There is a growing interest in the role of microbial populations of the gut in aging and health, with evidence from recent years suggesting that their level of influence might approach that of exercise. Some fraction of the benefits to health and longevity that occur due to the practice of either calorie restriction or intermittent fasting are thought to be mediated by resulting changes in gut microbe populations. This seems a safe assumption, given the evidence to hand, but the still open question is just how large or small that fraction might be. The consensus view remains that benefits largely result from increased cellular housekeeping, and the fact that calorie restriction fails to work in animals with disabled autophagy is telling.
Complicating the matter, however, calorie restriction and intermittent fasting are not just two ways of achieving exactly the same result. They produce significantly different patterns of gene expression in animal studies. Intermittent fasting without reducing calorie intake still produces health and longevity benefits in rodents. Calorie restriction lasting for less than three days in humans fails to produce the significant benefits to immune cell populations that fasting for four or longer days achieves. One could argue that the point is time spent in a state of hunger, but that seems overly simplistic given what is known. A mammalian body and its microbial fellow travelers are collectively a complicated system, and that system has correspondingly complicated responses to environmental circumstances.
In the open access paper here, researchers focus on one specific set of interactions between gut microbes and the immune system. Age-related (and other) changes to the microbiome can contribute to chronic inflammation and autoimmunity - here, the autoimmune condition in question is multiple sclerosis, in which immune cells attack the myelin sheathing of nerves, with catastrophic consequences. Intermittent fasting can help in this situation by reducing the influence of problematic microbial populations.

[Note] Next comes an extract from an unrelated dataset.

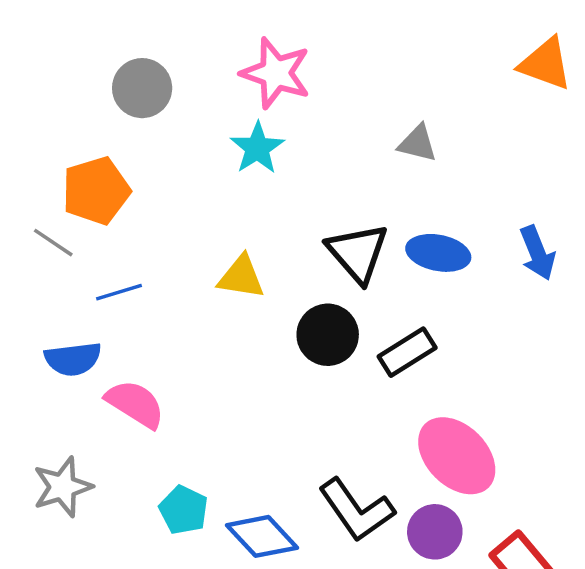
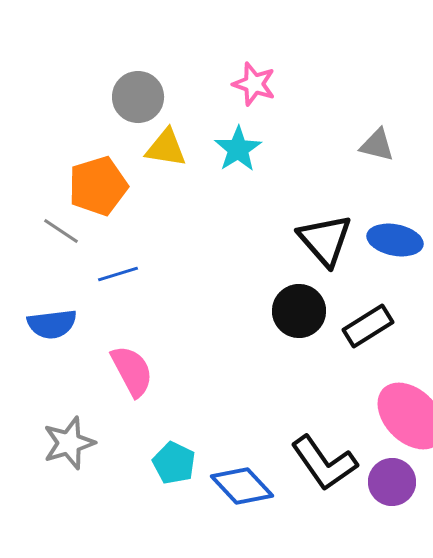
pink star: (276, 73) -> (254, 84), size x0.7
yellow triangle: (241, 277) -> (166, 148), moved
blue semicircle: (73, 359) -> (52, 324), moved
pink semicircle: (135, 404) -> (132, 371), turned 30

As is the case in all such investigations, the highly varied and dynamic nature of the gut microbiome makes it hard to settle on definitive results that are true for everyone at all times. Even for a given individual, what turns out to be a beneficial influence one year might be more or less beneficial the next year, because the state of the gut mitobiome shifts over time. Of all the presently available ways to manipulate gut bacteria, forms of calorie restriction appear the most reliable, but the degree to which they work in this matter is greatly obscured by the other reliable benefits they achieve in the operation of cellular metabolism.
Multiple sclerosis (MS) is more common in western countries. Dietary habits have been considered as a potential factor contributing to MS epidemiology. Different diets and dietary supplements have been implicated in MS risk, but the field is lacking robust scientific data to support this risk. Indeed, many studies highlight the importance of the complex interplay between nutrition, metabolic state, and immune-inflammatory responses in MS. Obesity during childhood/young adulthood is a risk factor for MS development as shown in several recent studies. This might be related to a low-grade chronic inflammatory state in obesity that could promote autoimmunity through altered adipokine production. An additional link between nutrition and immune-inflammatory responses is the gut microbiome. Diet is a critical determinant of the gut microbial composition. Gut commensal bacteria and their metabolites have the potential to exert both pro- and anti-inflammatory responses by regulating T cell differentiation and immune responses in the gut. Ultimately, this can have systemic effects and either drive or protect from autoimmune diseases.
Recently it has been reported that the gut microbiome in relapsing-remitting multiple sclerosis (RRMS) patients is altered compared with healthy controls. Further, calorie restriction (CR) has potent anti-inflammatory effects. Studies, including our own, demonstrated that chronic CR significantly inhibited progression of the MS model, experimental autoimmune encephalomyelitis (EAE). However, chronic CR is not likely to be feasible for most people. Intermittent fasting (IF) induces many of the same changes observed by chronic CR and would possibly be more acceptable. We therefore undertook studies of IF in the EAE model and in MS patients experiencing a relapse and showed that IF ameliorated EAE through effects at least in part mediated by changes in the gut flora.
IF induced protective changes in gut microbiome metabolic pathways and lamina propria lymphocytes as demonstrated by the fact that gut microbiome transplantation from mice on IF ameliorated EAE in recipient mice after immunization. To translate our findings in patients, we performed a small pilot randomized controlled trial. IF in MS patients having a relapse was a safe and feasible intervention associated with short-term metabolic and gut microbiome changes that recapitulated what was observed in the animal model.
IF had a striking effect on gut microbiota composition with enrichment of the Bacteroidaceae, Lactobacillaceae, and Prevotellaceae families. In EAE, alteration of the gut microbiota or their metabolites can modulate inflammation and demyelination. Of particular interest was the IF-induced enrichment in Lactobacilli, which are commonly used in probiotics because of their positive effects, including reduction of inflammatory immune responses. In the present studies, Lactobacillus species that were over-represented in the setting of IF included L. johnsonii and L. reuteri, which are well known to have immunomodulatory properties. In addition, enrichment in Prevotella family members with IF may be beneficial because of its enhancement of production of protective short chain fatty acids (SCFAs), such as butyrate. This is important because SCFAs are bacterial metabolites derived from indigestible carbohydrates that have been reported to inhibit EAE by expanding gut regulatory T cells.